-- Problem requirements --
In the entries below, find every line holding the string "Mitgliederliste" and collect it.

-- Source material --
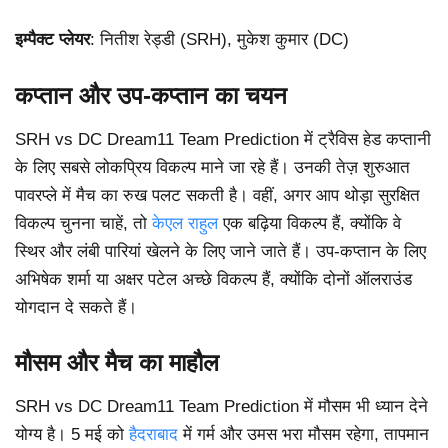
इम्पैक्ट प्लेयर
: नितीश रेड्डी (SRH), मुकेश कुमार (DC)
कप्तान और उप-कप्तान का चयन
SRH vs DC Dream11 Team Prediction में ट्रैविस हेड कप्तानी
के लिए सबसे लोकप्रिय विकल्प माने जा रहे हैं। उनकी तेज़ शुरुआत
पावरप्ले में मैच का रुख पलट सकती है। वहीं, अगर आप थोड़ा सुरक्षित
विकल्प चुनना चाहें, तो
केएल राहुल
एक बढ़िया विकल्प हैं, क्योंकि वे
स्थिर और लंबी पारियां खेलने के लिए जाने जाते हैं। उप-कप्तान के लिए
अभिषेक शर्मा या अक्षर पटेल अच्छे विकल्प हैं, क्योंकि दोनों ऑलराउंड
योगदान दे सकते हैं।
मौसम और मैच का माहौल
SRH vs DC Dream11 Team Prediction में मौसम भी ध्यान देने
योग्य है। 5 मई को
हैदराबाद
में गर्म और उमस भरा मौसम रहेगा, तापमान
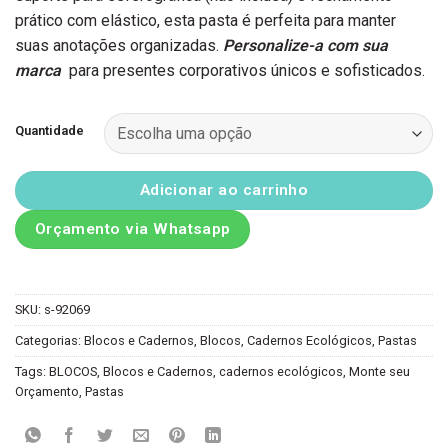
prático com elástico, esta pasta é perfeita para manter
suas anotações organizadas.
Personalize-a com sua
marca
para presentes corporativos únicos e sofisticados.
Quantidade
Adicionar ao carrinho
Orçamento via Whatsapp
SKU:
s-92069
Categorias:
Blocos e Cadernos
,
Blocos
,
Cadernos Ecológicos
,
Pastas
Tags:
BLOCOS
,
Blocos e Cadernos
,
cadernos ecológicos
,
Monte seu
Orçamento
,
Pastas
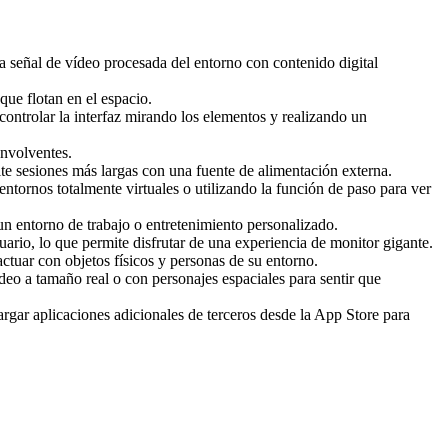
 señal de vídeo procesada del entorno con contenido digital
que flotan en el espacio.
controlar la interfaz mirando los elementos y realizando un
nvolventes.
te sesiones más largas con una fuente de alimentación externa.
 entornos totalmente virtuales o utilizando la función de paso para ver
un entorno de trabajo o entretenimiento personalizado.
uario, lo que permite disfrutar de una experiencia de monitor gigante.
ctuar con objetos físicos y personas de su entorno.
o a tamaño real o con personajes espaciales para sentir que
rgar aplicaciones adicionales de terceros desde la App Store para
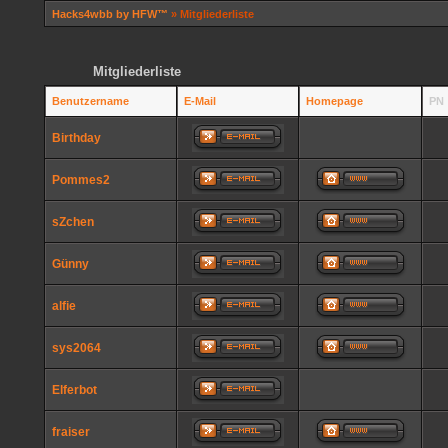
Hacks4wbb by HFW™
» Mitgliederliste
Mitgliederliste
Benutzername
E-Mail
Homepage
PN
Birthday
Pommes2
sZchen
Günny
alfie
sys2064
Elferbot
fraiser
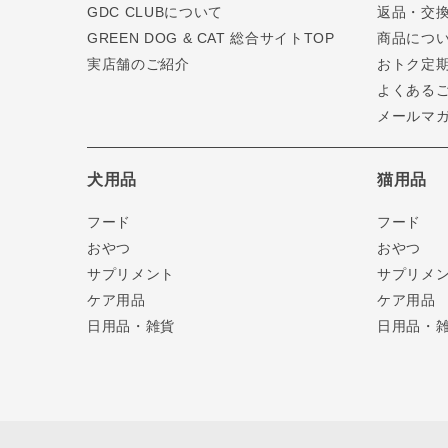
GDC CLUBについて
返品・交
GREEN DOG & CAT 総合サイトTOP
商品につ
実店舗のご紹介
おトク定
よくある
メールマ
犬用品
猫用品
フード
フード
おやつ
おやつ
サプリメント
サプリメ
ケア用品
ケア用品
日用品・雑貨
日用品・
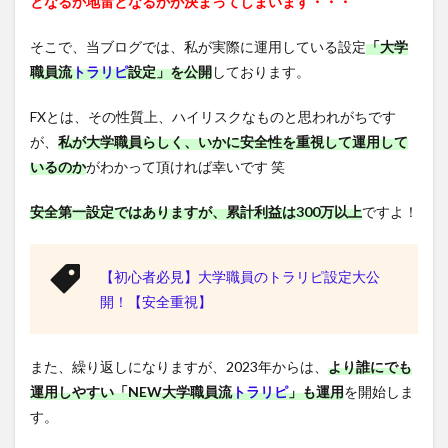
となるか地雷となるかが決まってしまいます・・・
そこで、当ブログでは、私が実際に運用している設定
「大学
職員流
トラリピ
設定」を公開
しております。
FXとは、その性質上、ハイリスクなものと思われがちです
が、
私が大学職員らしく、いかに安全性を重視して運用して
いるのか
がわかって頂ければ幸いです 笑
安全第一設定ではありますが、累計利益は300万以上
ですよ！
【初心者必見】大学職員のトラリピ設定大公
開！【安全重視】
また、繰り返しになりますが、2023年からは、
より誰にでも
運用しやすい「NEW大学職員流
トラリピ
」も運用
を開始しま
す。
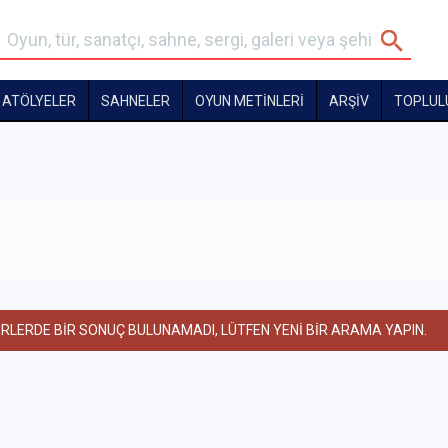
ATÖLYELER
SAHNELER
OYUN METİNLERİ
ARŞİV
TOPLUL
ERLERDE BİR SONUÇ BULUNAMADI, LÜTFEN YENİ BİR ARAMA YAPIN.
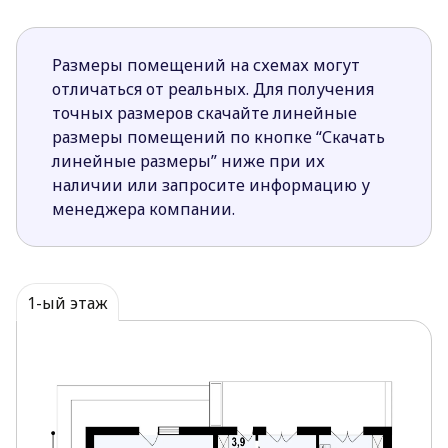
Размеры помещений на схемах могут
отличаться от реальных. Для получения
точных размеров скачайте линейные
размеры помещений по кнопке “Скачать
линейные размеры” ниже при их
наличии или запросите информацию у
менеджера компании.
1-ый этаж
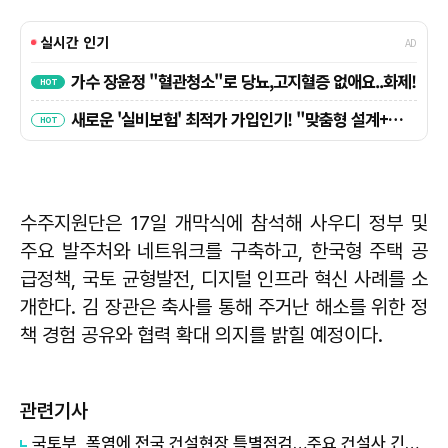
수주지원단은 17일 개막식에 참석해 사우디 정부 및
주요 발주처와 네트워크를 구축하고, 한국형 주택 공
급정책, 국토 균형발전, 디지털 인프라 혁신 사례를 소
개한다. 김 장관은 축사를 통해 주거난 해소를 위한 정
책 경험 공유와 협력 확대 의지를 밝힐 예정이다.
관련기사
국토부, 폭염에 전국 건설현장 특별점검…주요 건설사 긴급회의 개최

-- Solution to this exercise --
» Mitgliederliste
Mitgliederliste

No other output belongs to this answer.